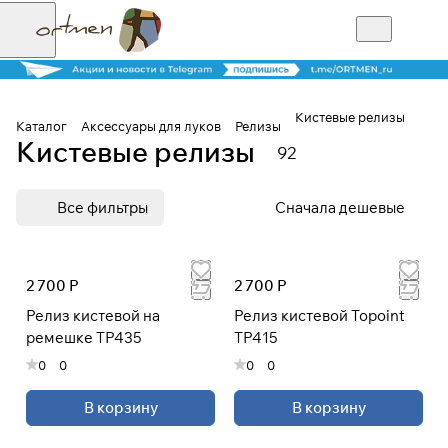
Кистевые релизы
Каталог
Аксессуары для луков
Релизы
Кистевые релизы
92
Для клиентов всех банков
Все фильтры
Сначала дешевые
Разбейте
оплату на части
2 700 Р
2 700 Р
Релиз кистевой на
Релиз кистевой Topoint
Сегодня
ремешке TP435
TP415
25
%
0
0
0
0
В корзину
В корзину
Добавляйте товары
в корзину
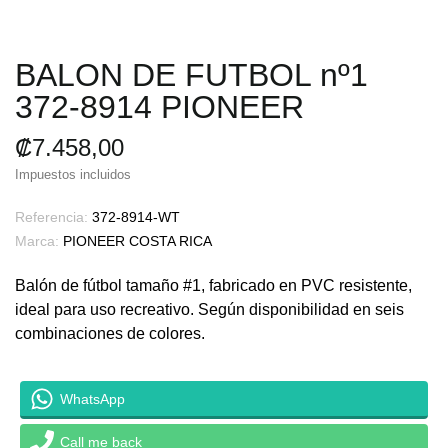
BALON DE FUTBOL nº1
372-8914 PIONEER
₡7.458,00
Impuestos incluidos
Referencia:
372-8914-WT
Marca:
PIONEER COSTA RICA
Balón de fútbol tamaño #1, fabricado en PVC resistente,
ideal para uso recreativo. Según disponibilidad en seis
combinaciones de colores.​
WhatsApp
Call me back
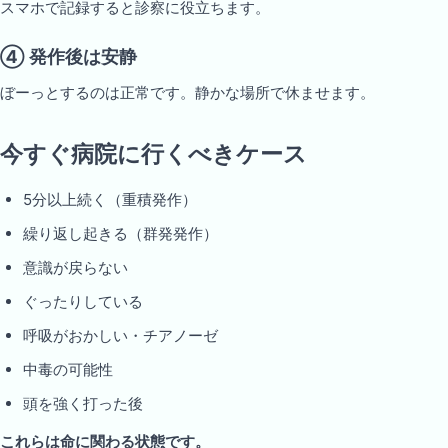
スマホで記録すると診察に役立ちます。
④ 発作後は安静
ぼーっとするのは正常です。静かな場所で休ませます。
今すぐ病院に行くべきケース
5分以上続く（重積発作）
繰り返し起きる（群発発作）
意識が戻らない
ぐったりしている
呼吸がおかしい・チアノーゼ
中毒の可能性
頭を強く打った後
これらは命に関わる状態です。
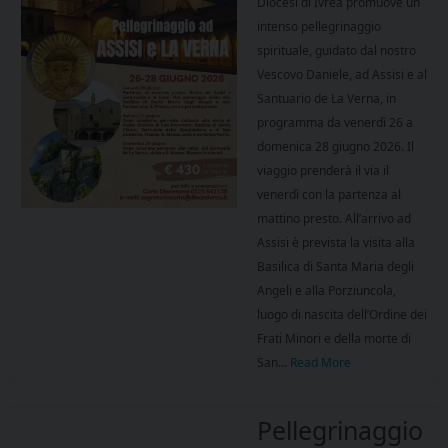
Diocesi di Ivrea promuove un
intenso pellegrinaggio
spirituale, guidato dal nostro
Vescovo Daniele, ad Assisi e al
Santuario de La Verna, in
programma da venerdì 26 a
domenica 28 giugno 2026. Il
viaggio prenderà il via il
venerdì con la partenza al
mattino presto. All’arrivo ad
Assisi è prevista la visita alla
Basilica di Santa Maria degli
Angeli e alla Porziuncola,
luogo di nascita dell’Ordine dei
Frati Minori e della morte di
San…
Read More
Pellegrinaggio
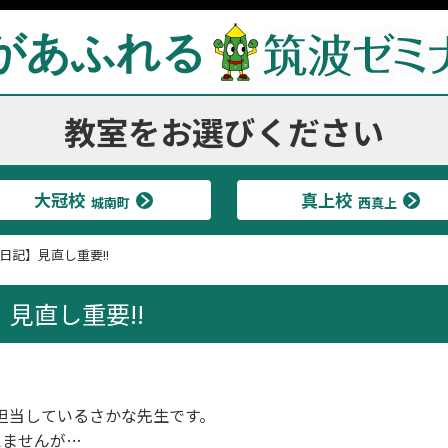
があふれる
教室をお選びください
大冠校
真上校
城南町
西真上
日記】見直し重要!!
見直し重要!!
担当しているさかな先生です。
えませんが…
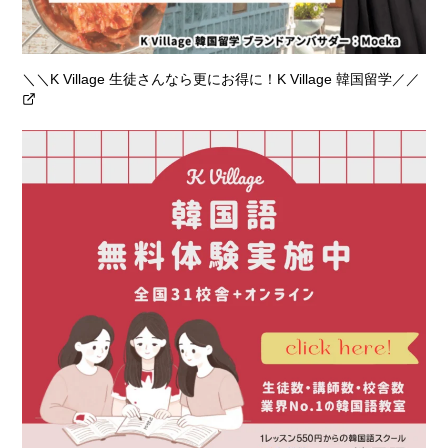
＼＼K Village 生徒さんなら更にお得に！K Village 韓国留学／／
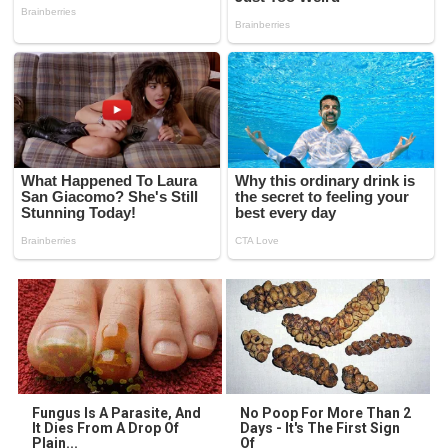
Fungus Is A Parasite, And
No Poop For More Than 2
It Dies From A Drop Of
Days - It's The First Sign
Plain...
Of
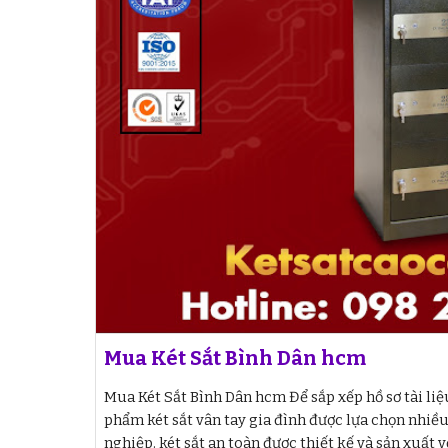
Mua Két Sắt Bình Dân hcm
Mua Két Sắt Bình Dân hcm Để sắp xếp hồ sơ tài liệ
phẩm két sắt vân tay gia đình được lựa chọn nhiề
nghiệp. két sắt an toàn được thiết kế và sản xuất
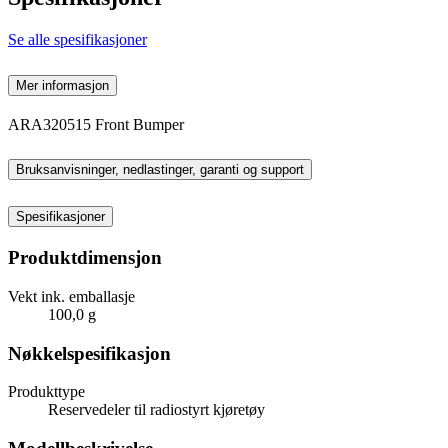
Se alle spesifikasjoner
Mer informasjon
ARA320515 Front Bumper
Bruksanvisninger, nedlastinger, garanti og support
Spesifikasjoner
Produktdimensjon
Vekt ink. emballasje
100,0 g
Nøkkelspesifikasjon
Produkttype
Reservedeler til radiostyrt kjøretøy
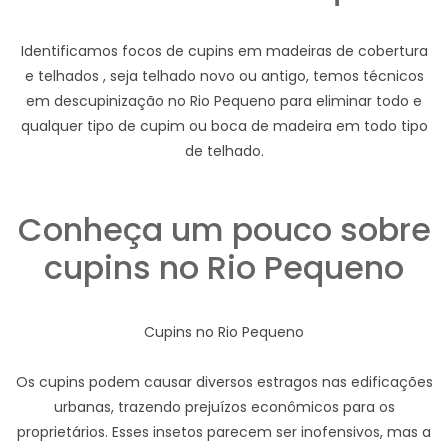
Identificamos focos de cupins em madeiras de cobertura
e telhados , seja telhado novo ou antigo, temos técnicos
em descupinização no Rio Pequeno para eliminar todo e
qualquer tipo de cupim ou boca de madeira em todo tipo
de telhado.
Conheça um pouco sobre
cupins no Rio Pequeno
Cupins no Rio Pequeno
Os cupins podem causar diversos estragos nas edificações
urbanas, trazendo prejuízos econômicos para os
proprietários. Esses insetos parecem ser inofensivos, mas a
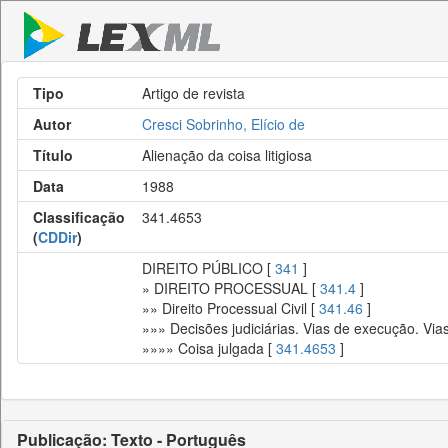
Tipo
Artigo de revista
Autor
Cresci Sobrinho, Elício de
Título
Alienação da coisa litigiosa
Data
1988
Classificação
341.4653
(
CDDir
)
DIREITO PÚBLICO [
341
]
» DIREITO PROCESSUAL [
341.4
]
»» Direito Processual Civil [
341.46
]
»»» Decisões judiciárias. Vias de execução. Via
»»»» Coisa julgada [
341.4653
]
Publicação: Texto - Português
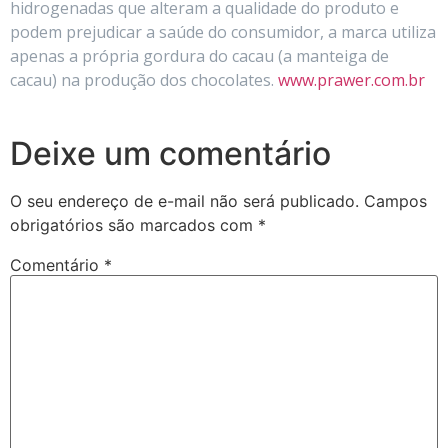
hidrogenadas que alteram a qualidade do produto e
podem prejudicar a saúde do consumidor, a marca utiliza
apenas a própria gordura do cacau (a manteiga de
cacau) na produção dos chocolates.
www.prawer.com.br
Deixe um comentário
O seu endereço de e-mail não será publicado.
Campos
obrigatórios são marcados com
*
Comentário
*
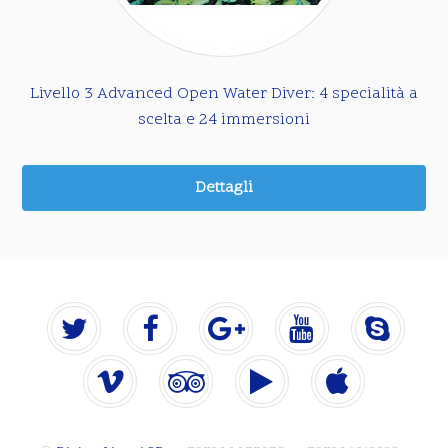
Livello 3 Advanced Open Water Diver: 4 specialità a
scelta e 24 immersioni
Dettagli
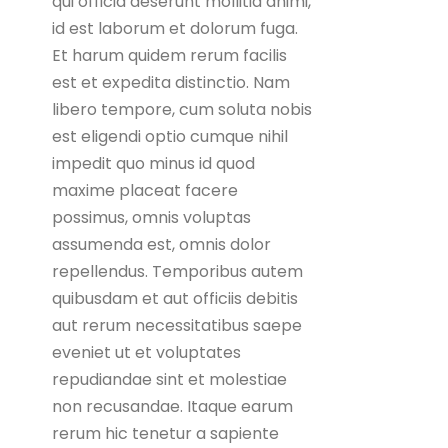
qui officia deserunt mollitia animi,
id est laborum et dolorum fuga.
Et harum quidem rerum facilis
est et expedita distinctio. Nam
libero tempore, cum soluta nobis
est eligendi optio cumque nihil
impedit quo minus id quod
maxime placeat facere
possimus, omnis voluptas
assumenda est, omnis dolor
repellendus. Temporibus autem
quibusdam et aut officiis debitis
aut rerum necessitatibus saepe
eveniet ut et voluptates
repudiandae sint et molestiae
non recusandae. Itaque earum
rerum hic tenetur a sapiente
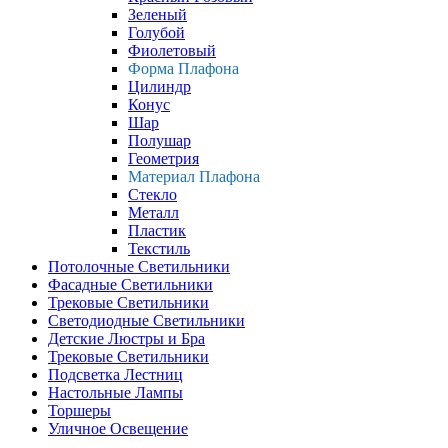
Зеленый
Голубой
Фиолетовый
Форма Плафона
Цилиндр
Конус
Шар
Полушар
Геометрия
Материал Плафона
Стекло
Металл
Пластик
Текстиль
Потолочные Светильники
Фасадные Светильники
Трековые Светильники
Светодиодные Светильники
Детские Люстры и Бра
Трековые Светильники
Подсветка Лестниц
Настольные Лампы
Торшеры
Уличное Освещение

◆ TASK PROMPT ◆
Of the lines in the data above, some may include the word "PIONEER"; state how many, with no added words.

◆ ANSWER BOX ◆
2